Many sinologists and scholars of Traditional Chinese Medicine have guessed at the anaesthetic components of mafei powder. Lu and Needham suggest Hua Tuo may have discovered surgical analgesia byacupuncture, "quite apart from the stupefying potions for which he became so famous – if so he kept it to himself and his immediate disciples so that the secret did not survive".
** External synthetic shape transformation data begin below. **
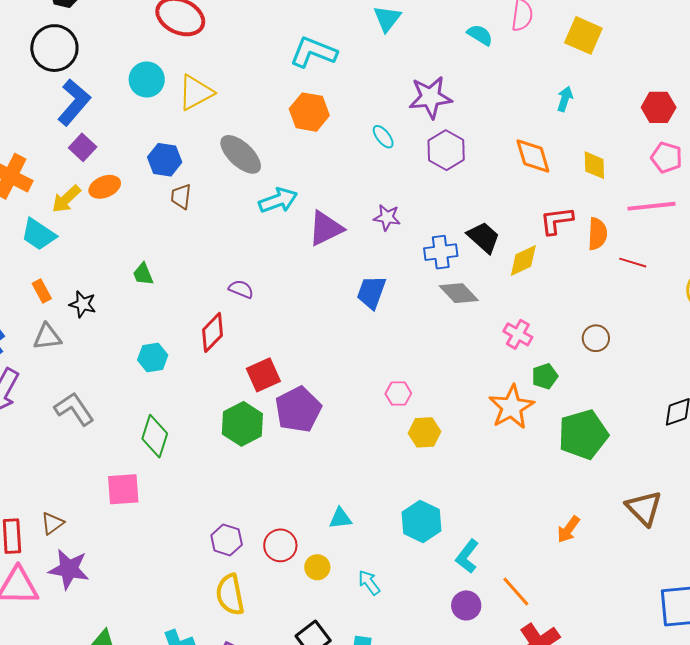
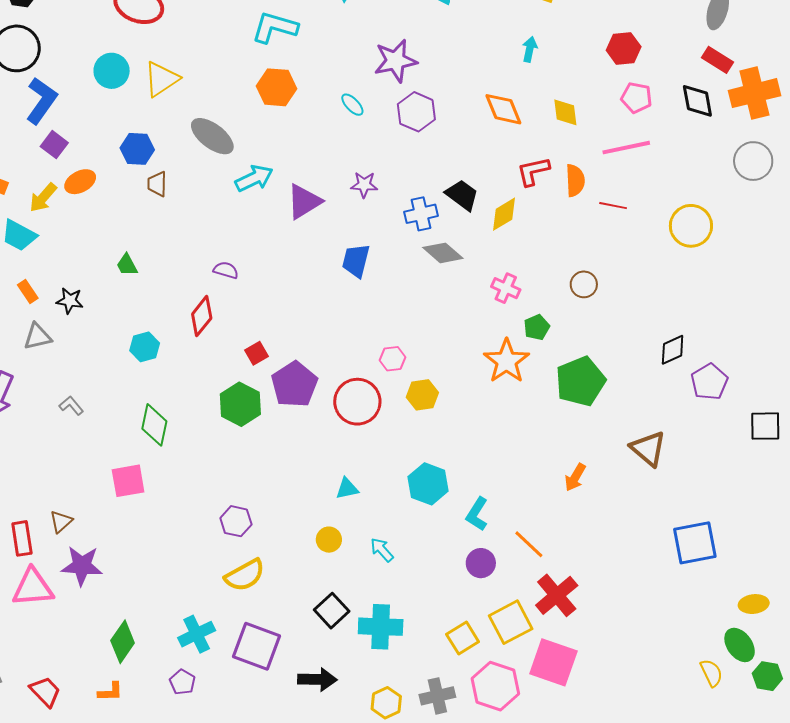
red square: (263, 375) -> (257, 353), size x0.7
gray L-shape: (74, 409) -> (71, 406), size x0.6
red circle: (280, 545) -> (357, 402), moved, size x1.4
yellow semicircle: (230, 595) -> (245, 575), turned -102

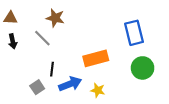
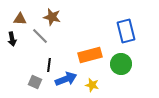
brown triangle: (11, 18) -> (20, 19), moved
green circle: (143, 68) -> (121, 64), moved
gray square: (37, 87) -> (35, 82), turned -32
The governor of Kuang-ling, Li Teng, had an illness which caused him to be distressed by a feeling of stuffiness in his chest. He also had a red face and no desire for food. Hua-t'o took his pulse and said, "Your honor, there are several pints of parasitic bugs in your stomach and you are on the verge of developing an ulcer. This was caused by eating raw fish." Whereupon he prepared two pints of a decoction for the governor, Hua-t'o had him drink one pint first and then after a little while had him finish the remainder. In the space of time that it takes to eat a meal, the governor vomited up three pints or so of parasites. They had red heads and were all wriggling; half of their bodies looked like sashimi. The discomfort that he had experienced was immediately relieved. "This sickness will erupt after three years. If you are attended by a good doctor, he will be able to save you." The sickness did indeed erupt after the specified period. At the time, Hua-t'o was not in the area and the governor died as Hua-t'o had said he would if he did not have a good doctor.